Polymer crosslinked silica aerogels have been considered for various space-related applications due to their light weight (99.9% air) and yet high mechanical strength. Aerogels were invented in the 1930s and consist of a pearl-necklace-like network of skeletal nanoparticles, leaving more than 99% of their bulk volume empty. Chemically, the skeletal nanoparticles of most typical aerogels are made of silica. So far, the two major uses of aerogels have been as collectors of hypervelocity particles in space (Burchell 2009) upon NASA's Stardust Program and as thermal insulation of the electronic boxes on the Mars Rovers (Paul 2003). However, little work has been done on the biological applications of this class of materials.

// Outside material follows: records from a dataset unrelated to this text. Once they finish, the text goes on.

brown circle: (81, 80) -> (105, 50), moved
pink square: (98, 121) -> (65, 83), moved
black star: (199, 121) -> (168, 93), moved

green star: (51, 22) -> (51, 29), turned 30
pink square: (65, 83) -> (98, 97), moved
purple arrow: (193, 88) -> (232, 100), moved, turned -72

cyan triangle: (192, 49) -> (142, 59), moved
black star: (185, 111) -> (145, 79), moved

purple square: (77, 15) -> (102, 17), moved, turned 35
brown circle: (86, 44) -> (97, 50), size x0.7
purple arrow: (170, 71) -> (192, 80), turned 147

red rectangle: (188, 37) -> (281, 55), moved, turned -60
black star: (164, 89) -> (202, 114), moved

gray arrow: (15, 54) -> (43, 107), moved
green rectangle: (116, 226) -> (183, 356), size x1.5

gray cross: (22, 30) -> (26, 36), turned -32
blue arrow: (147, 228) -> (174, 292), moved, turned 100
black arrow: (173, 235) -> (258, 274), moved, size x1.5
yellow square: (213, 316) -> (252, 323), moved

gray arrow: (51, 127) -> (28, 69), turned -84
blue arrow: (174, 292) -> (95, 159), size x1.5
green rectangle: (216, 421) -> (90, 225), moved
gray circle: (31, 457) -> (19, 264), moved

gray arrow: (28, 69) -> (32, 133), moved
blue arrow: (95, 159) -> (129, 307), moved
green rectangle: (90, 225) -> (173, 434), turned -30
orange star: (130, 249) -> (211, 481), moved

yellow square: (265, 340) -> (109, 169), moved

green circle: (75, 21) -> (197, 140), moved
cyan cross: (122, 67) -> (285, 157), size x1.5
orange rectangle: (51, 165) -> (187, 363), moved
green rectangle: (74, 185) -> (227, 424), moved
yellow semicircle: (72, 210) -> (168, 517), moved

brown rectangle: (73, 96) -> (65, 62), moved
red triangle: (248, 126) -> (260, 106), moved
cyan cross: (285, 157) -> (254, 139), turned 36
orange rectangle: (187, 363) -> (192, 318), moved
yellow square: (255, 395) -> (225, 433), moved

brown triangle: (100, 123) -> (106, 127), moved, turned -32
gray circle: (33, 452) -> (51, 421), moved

Currently, materials of choice for nerve damage repair have been a variety of synthetic, polymeric, and biological [1-6] materials as well as those from the general category of hydrogels. Among the currently used implant materials, problems such as sagging, nerve pinching, and swelling of the implanted component itself have been reported. Similarly, large gaps can not be efficiently repaired, partially due to the fact that the implant material will potentially be too heavy. Furthermore, current materials are limited to a tubular (tunnel shaped) design which prevent the surgeon from seeing the nerve segments that are being handled once inserted into the implant. Finally, existing peripheral nerve repair devices require sutures for attaching the nerve stumps to the nerve repair device. Such suturing can lead to damage of the axons and require an intensely careful and well developed technique in order properly handle the nerve bundle.
As such, there is a need to develop novel implant materials and designs that avoid these problems and produce greater ease of use and provide a scaffold for cellular growth over larger distances.